What you need to do -> Let the line containing "Estado, que após o prazo de 15 dia" serve as the first line of the answer and the final line of the entries as its last, with every line between copied exactly.

[Dataset entries]
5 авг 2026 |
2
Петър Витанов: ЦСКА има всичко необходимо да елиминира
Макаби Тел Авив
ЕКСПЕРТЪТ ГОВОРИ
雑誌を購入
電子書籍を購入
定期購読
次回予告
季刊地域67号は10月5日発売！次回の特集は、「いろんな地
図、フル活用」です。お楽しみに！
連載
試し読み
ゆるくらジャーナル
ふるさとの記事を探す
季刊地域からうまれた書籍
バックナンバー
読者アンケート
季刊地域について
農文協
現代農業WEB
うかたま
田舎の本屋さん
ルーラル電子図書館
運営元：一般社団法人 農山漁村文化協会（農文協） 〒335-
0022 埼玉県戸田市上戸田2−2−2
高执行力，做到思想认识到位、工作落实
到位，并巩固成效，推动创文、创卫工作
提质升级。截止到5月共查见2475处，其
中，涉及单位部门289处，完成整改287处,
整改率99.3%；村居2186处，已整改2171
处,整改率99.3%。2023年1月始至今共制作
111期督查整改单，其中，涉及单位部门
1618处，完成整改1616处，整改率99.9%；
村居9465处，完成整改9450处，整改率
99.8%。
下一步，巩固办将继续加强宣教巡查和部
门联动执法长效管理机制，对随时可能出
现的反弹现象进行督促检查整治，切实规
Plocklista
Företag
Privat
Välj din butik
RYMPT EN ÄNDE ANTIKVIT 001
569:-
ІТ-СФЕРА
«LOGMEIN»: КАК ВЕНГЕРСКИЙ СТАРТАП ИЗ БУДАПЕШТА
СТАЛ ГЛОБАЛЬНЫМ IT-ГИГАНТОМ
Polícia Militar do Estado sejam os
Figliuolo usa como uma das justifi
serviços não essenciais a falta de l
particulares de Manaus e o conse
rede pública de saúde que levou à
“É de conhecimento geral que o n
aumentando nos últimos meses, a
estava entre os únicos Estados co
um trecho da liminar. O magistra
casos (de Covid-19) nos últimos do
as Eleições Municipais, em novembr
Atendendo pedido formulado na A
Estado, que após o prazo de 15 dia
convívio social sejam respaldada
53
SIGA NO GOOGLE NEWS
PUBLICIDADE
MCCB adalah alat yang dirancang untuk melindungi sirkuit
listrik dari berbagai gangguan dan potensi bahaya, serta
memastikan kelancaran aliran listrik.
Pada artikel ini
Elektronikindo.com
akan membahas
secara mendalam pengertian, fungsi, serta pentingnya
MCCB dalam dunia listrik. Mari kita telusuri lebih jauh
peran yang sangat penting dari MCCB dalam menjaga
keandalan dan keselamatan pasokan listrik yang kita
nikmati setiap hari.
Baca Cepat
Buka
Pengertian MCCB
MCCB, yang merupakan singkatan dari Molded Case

Answer to this exercise ->
Estado, que após o prazo de 15 dia
convívio social sejam respaldada
53
SIGA NO GOOGLE NEWS
PUBLICIDADE
MCCB adalah alat yang dirancang untuk melindungi sirkuit
listrik dari berbagai gangguan dan potensi bahaya, serta
memastikan kelancaran aliran listrik.
Pada artikel ini
Elektronikindo.com
akan membahas
secara mendalam pengertian, fungsi, serta pentingnya
MCCB dalam dunia listrik. Mari kita telusuri lebih jauh
peran yang sangat penting dari MCCB dalam menjaga
keandalan dan keselamatan pasokan listrik yang kita
nikmati setiap hari.
Baca Cepat
Buka
Pengertian MCCB
MCCB, yang merupakan singkatan dari Molded Case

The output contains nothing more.